The store was long and narrow, reaching from Piedmont Avenue to the parking lot in the rear, and was divided almost in two. The front was where business was done, where the pipes were displayed, and where, during weekdays, the neophyte and expert mingled democratically, guidance was offered, pipes, tobacco, cigars and accessories were sold. The back of the shop held the walk-in, packed with boxes of beautiful cigars, the tobacco bar, the coffee, and on Saturdays, the gang, a dangerous lot of scals if ever there was one. We were armed; we had pipes, and knew how to use them.

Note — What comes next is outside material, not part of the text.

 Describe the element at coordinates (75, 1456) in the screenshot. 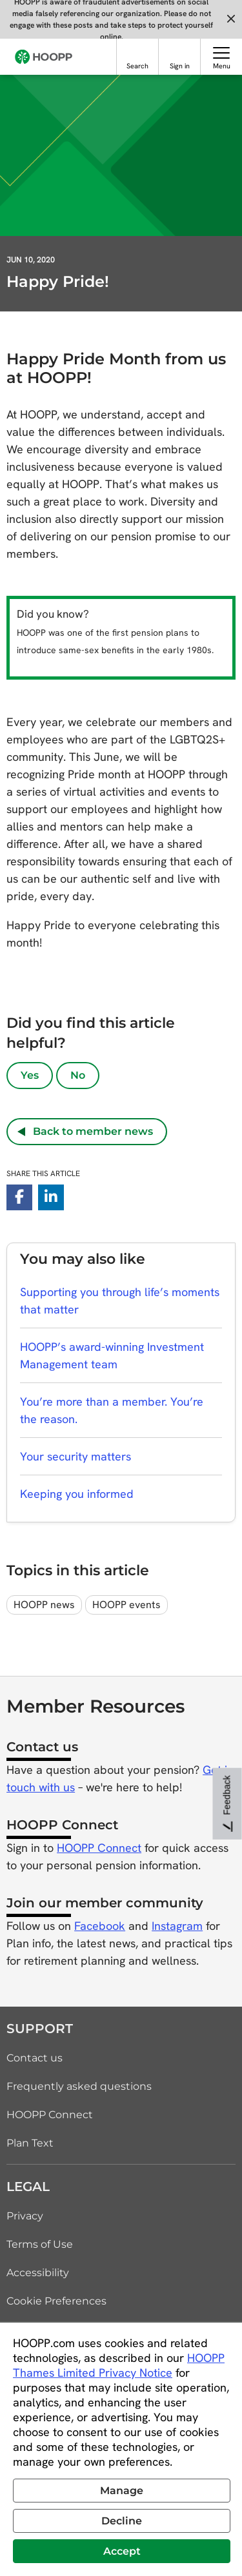 I see `Your security matters` at that location.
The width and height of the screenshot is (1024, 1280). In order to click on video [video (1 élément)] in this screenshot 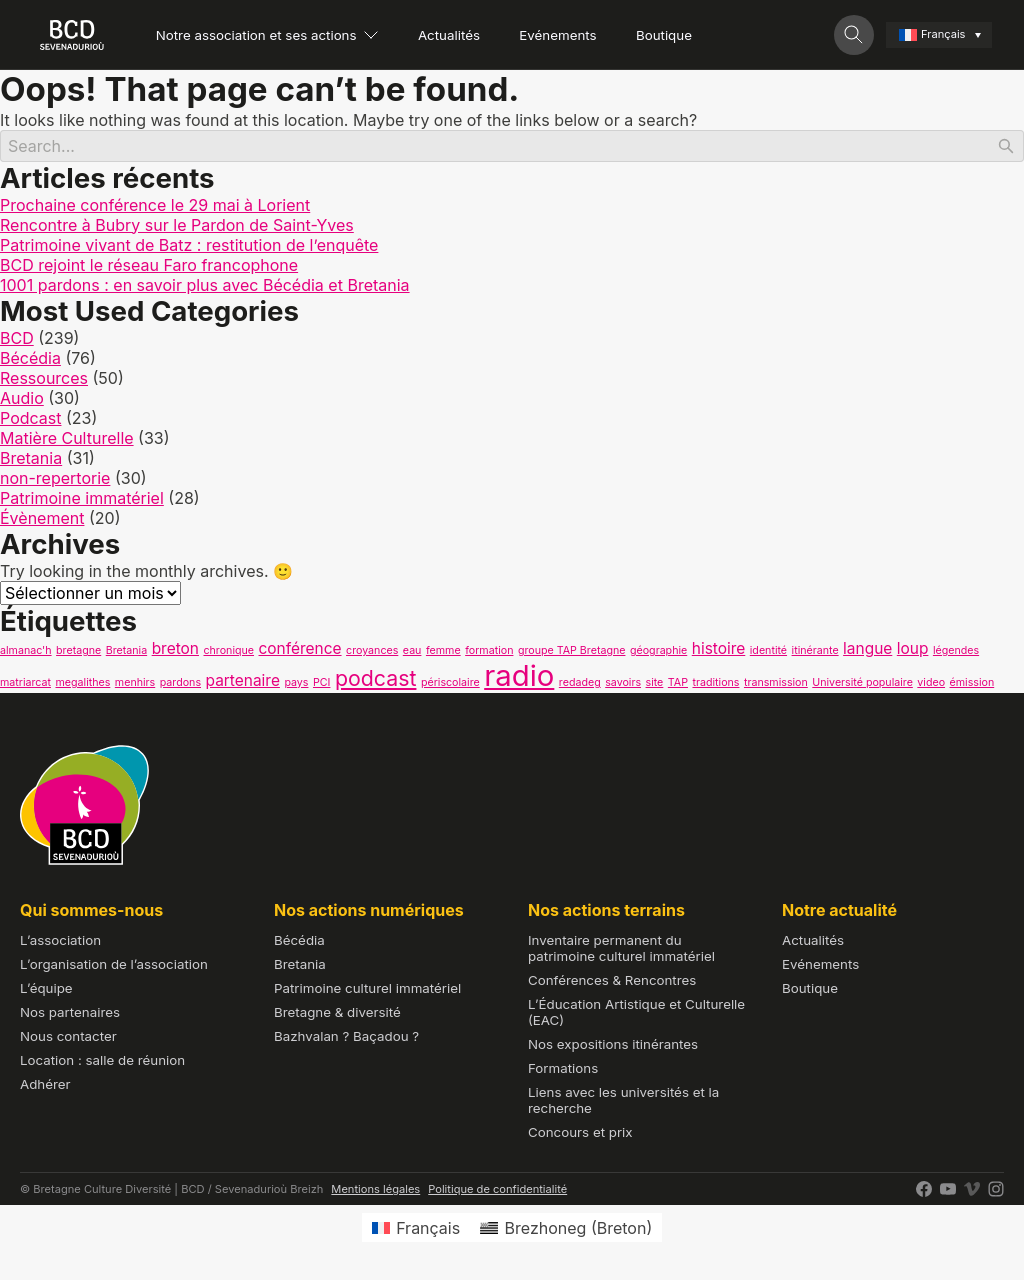 , I will do `click(931, 682)`.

It was in that inner sanctum, the air thick with fragrant clouds, where I acquired my first Barling in a trade, an army mount billiard in the brown Fossil finish, sporting a 1949 hallmark on its exquisite silver floc. It was where I had my first bowls of so many classic tobaccos, including my first brush with the now legendary Craven Mixture, stronger than I’d been led to believe, and which sent me spinning on the dreaded E-ticket ride on the Whirl-n-Hurl, my first experience of high-octane, pipe-induced nausea. I learned, that day, to pay attention to the smoke; by not doing so, you miss a lot, but more importantly, our Lady Nicotine can be a cruel mistress if not treated with the respect due her.
I made friends there.
Mark made elaborate multi-way trades, working the room with bouquets of pipes jutting from his fists, and in the end, everyone felt they’d got the best of the deal. How he kept track of everything was a Kreskin-like feat that, to this day, leaves me in awe. Eric held court in the big red chair, cleaning and polishing his beautiful old Dunhills with loving care. He shined his stems with nothing but a paper towel - I forget which brand he preferred - and they always gleamed, black as jet. David was quick to laugh and share a story or two, contentedly puffing on his Barlings and Charatans. Ziggy would open his briefcase of pipes, and tell tales about each one, and the ones that got away. Gaston coached me with his wisdom when I’d get overly enthusiastic about some pipe trade, “Don’t be hasty. Do you really like it? Does it speak to you? There will always be another great pipe.” John would look at each pipe with equanimity. “That’s a fantastic example of what it is.” Al would only smoke Three Nuns in pipes made in the 1920s or before. “They knew how to make pipes, then. They just taste better.” The memories are palpable.
I was a kid, but was never looked down upon by the “old timers,” who were younger then than I am today. They shaped the way I look at pipes, the way I enjoy our pastime. They were, to a large extent, responsible for my first steps on a lifetime’s journey along the Pipe Road. They took me under their wings, mentored me, brought me up in the way of the pipe, and initiated me into what was to become known to me as more than just a hobby, but a culture. I owe those men a lot. If not for their caring cultivation of the enthusiastic tyro, the briar might have been just another of so many passing fancies on a long list of those.
Shops like Drucquer’s may have been, at some point in the distant past, the norm, but by the 1980s, they were already becoming a rarity, and are even more so today. It’s easy to wax nostalgic over days past, and often with good reason. Many factors - the marginalization of smoking, the cost of doing business, the declining population of pipe smokers as more and more people are to busy for time-consuming ritual, finding instead their smoking pleasures in the more casual and convenient forms of cigars and cigarettes, increased tobacco taxes and others - have conspired to destroy an old, wonderful tradition.
But, the tradition lives in spite of the pressures against it. Though many of those shops are shuttered, we have technology in our court, with the on-line communities, the forums, the chat rooms, and websites where we can share a similar, if virtual, camaraderie with our fellows. I miss Drucquer’s. I miss those days. But, I’m grateful, daily, for the pleasures of being able to share thoughts and views with other pipesters in the electronic pipe shop of the Internet.